(Data supplied):
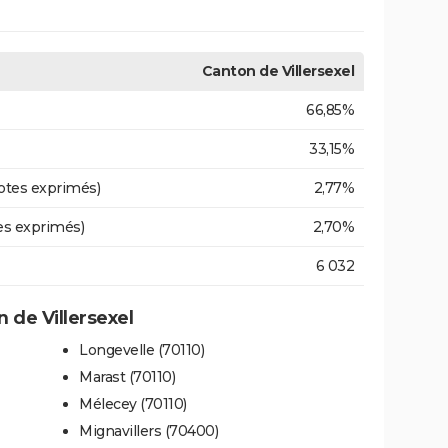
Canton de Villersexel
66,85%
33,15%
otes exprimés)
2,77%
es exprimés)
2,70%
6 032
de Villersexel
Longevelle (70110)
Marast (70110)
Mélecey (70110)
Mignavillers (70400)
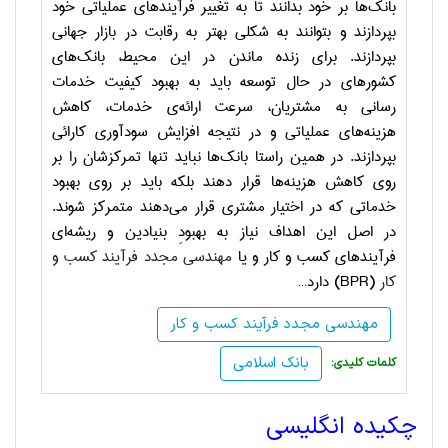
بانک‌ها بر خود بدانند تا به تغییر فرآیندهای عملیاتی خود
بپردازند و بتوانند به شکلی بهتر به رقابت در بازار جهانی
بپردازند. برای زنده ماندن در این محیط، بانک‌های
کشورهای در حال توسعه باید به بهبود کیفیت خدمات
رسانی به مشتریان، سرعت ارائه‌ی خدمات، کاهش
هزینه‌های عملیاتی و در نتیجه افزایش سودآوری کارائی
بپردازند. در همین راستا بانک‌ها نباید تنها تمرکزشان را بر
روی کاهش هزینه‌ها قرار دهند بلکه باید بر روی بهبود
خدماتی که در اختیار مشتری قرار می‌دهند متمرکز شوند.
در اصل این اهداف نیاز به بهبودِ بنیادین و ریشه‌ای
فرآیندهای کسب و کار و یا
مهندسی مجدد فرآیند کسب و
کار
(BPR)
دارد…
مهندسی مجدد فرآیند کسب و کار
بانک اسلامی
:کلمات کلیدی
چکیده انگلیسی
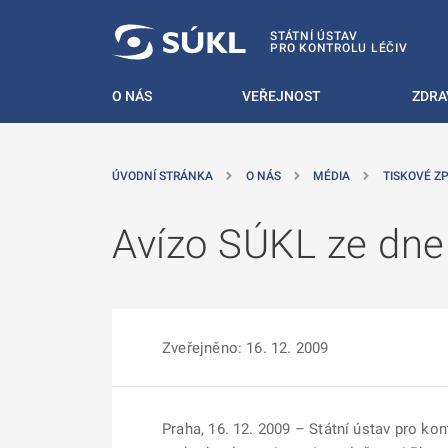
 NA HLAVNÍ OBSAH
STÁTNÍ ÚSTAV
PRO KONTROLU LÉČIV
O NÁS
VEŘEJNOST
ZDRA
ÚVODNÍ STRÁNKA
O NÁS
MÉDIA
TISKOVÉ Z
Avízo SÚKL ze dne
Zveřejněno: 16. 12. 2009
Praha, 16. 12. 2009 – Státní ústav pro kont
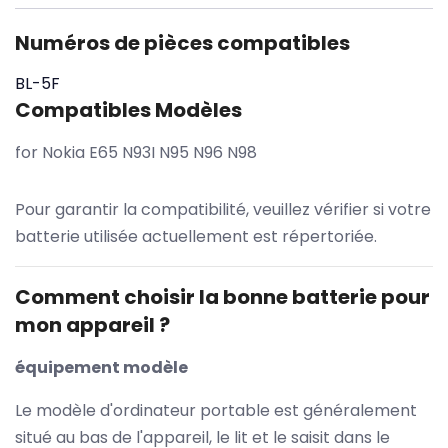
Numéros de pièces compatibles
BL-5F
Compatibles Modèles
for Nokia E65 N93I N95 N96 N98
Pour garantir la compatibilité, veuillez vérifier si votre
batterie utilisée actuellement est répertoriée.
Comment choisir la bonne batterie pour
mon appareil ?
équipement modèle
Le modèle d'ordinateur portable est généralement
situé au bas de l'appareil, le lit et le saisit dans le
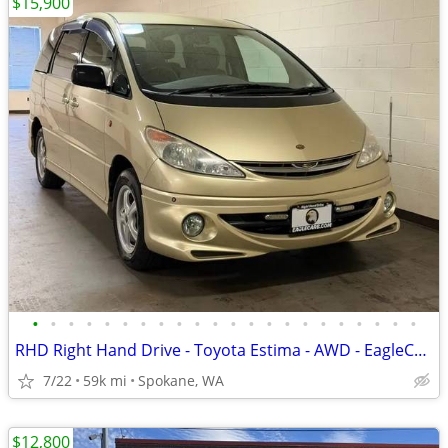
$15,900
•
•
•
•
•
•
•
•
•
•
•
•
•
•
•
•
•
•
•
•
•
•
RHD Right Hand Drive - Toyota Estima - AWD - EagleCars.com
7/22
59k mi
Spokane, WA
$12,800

---

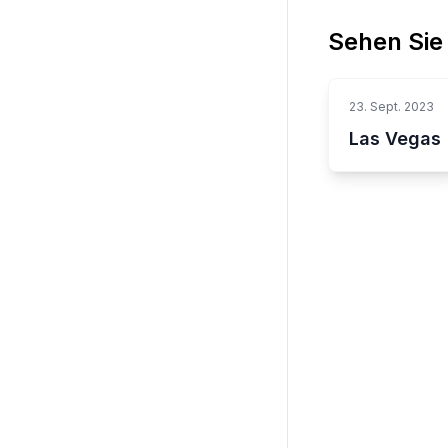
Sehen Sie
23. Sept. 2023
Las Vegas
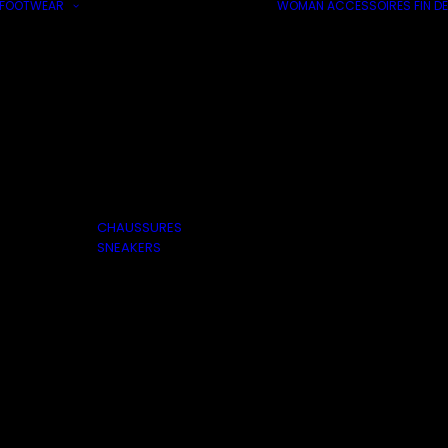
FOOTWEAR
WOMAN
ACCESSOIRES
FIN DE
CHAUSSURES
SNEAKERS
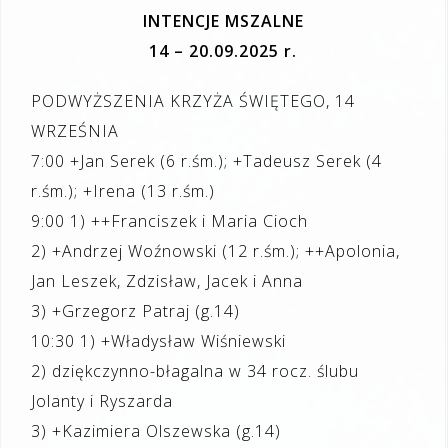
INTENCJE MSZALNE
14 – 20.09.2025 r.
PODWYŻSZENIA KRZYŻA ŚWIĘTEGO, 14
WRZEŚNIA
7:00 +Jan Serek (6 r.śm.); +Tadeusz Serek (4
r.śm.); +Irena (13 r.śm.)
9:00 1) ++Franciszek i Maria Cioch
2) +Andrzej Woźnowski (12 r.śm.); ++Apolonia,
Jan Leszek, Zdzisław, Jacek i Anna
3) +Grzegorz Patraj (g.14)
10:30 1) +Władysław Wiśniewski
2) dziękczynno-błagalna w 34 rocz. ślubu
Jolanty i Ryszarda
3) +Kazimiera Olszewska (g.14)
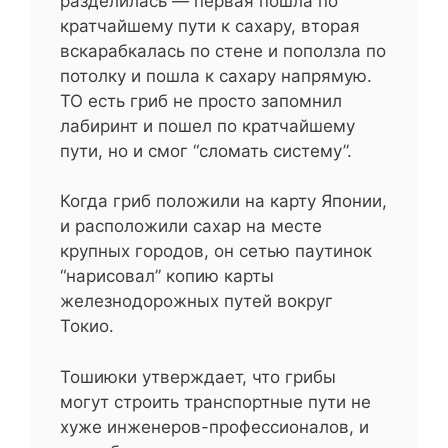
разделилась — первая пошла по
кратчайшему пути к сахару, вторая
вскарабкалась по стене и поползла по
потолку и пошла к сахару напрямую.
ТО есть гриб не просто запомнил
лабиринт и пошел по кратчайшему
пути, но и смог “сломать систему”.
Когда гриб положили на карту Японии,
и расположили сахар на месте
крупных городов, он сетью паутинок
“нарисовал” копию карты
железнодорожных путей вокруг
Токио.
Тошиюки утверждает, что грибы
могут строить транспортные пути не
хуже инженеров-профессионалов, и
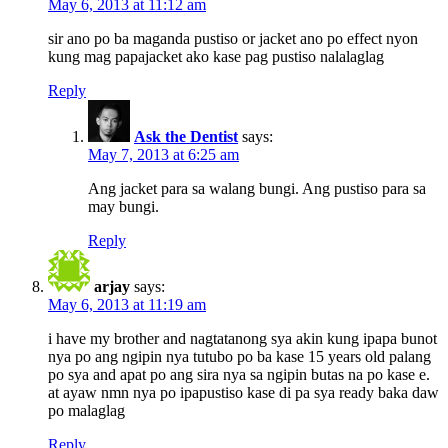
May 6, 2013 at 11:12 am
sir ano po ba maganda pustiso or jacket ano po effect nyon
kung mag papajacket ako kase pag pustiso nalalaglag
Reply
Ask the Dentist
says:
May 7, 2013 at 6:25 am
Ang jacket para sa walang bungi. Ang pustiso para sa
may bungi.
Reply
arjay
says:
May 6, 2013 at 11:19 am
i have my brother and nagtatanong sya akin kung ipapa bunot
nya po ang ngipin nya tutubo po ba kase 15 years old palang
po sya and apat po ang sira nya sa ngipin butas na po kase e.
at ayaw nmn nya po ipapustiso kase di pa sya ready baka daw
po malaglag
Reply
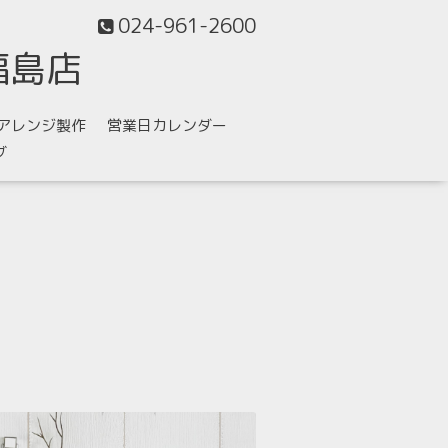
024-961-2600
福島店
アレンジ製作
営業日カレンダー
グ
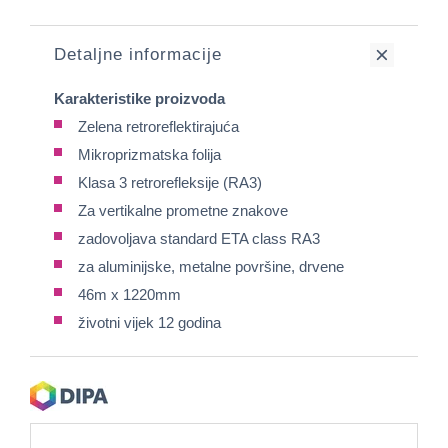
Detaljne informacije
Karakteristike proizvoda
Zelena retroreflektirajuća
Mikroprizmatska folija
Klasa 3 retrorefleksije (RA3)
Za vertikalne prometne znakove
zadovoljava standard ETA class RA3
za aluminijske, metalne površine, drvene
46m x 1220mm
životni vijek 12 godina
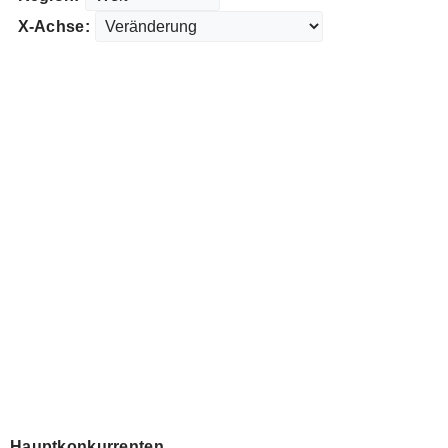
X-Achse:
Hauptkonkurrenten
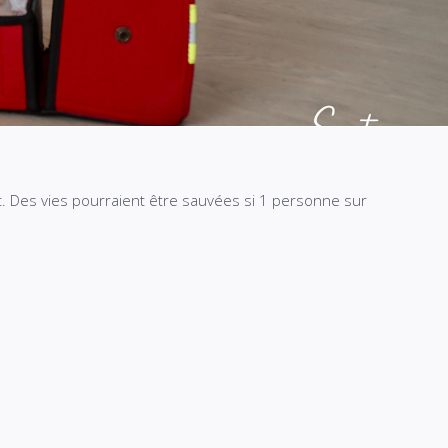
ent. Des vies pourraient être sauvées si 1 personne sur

...

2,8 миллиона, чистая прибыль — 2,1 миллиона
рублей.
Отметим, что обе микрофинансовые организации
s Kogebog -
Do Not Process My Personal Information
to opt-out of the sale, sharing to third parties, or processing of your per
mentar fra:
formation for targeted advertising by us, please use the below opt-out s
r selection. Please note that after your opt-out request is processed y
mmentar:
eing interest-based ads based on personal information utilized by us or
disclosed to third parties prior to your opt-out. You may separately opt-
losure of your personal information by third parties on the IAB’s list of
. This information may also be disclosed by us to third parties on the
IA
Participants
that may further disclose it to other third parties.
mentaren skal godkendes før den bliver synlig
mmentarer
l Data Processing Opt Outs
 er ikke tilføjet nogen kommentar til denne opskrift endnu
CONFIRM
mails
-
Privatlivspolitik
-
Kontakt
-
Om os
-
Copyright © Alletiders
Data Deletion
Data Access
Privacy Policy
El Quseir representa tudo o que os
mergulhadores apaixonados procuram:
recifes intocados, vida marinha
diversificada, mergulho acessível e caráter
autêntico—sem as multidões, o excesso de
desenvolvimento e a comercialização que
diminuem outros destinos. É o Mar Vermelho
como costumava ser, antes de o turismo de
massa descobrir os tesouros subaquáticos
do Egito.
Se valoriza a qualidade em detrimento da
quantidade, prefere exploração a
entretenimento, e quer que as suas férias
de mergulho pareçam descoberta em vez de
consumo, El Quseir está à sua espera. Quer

(Your task): Every line above with the word "Quseir" belongs in the answer, copied as written.

(Response for this exercise):
El Quseir representa tudo o que os
consumo, El Quseir está à sua espera. Quer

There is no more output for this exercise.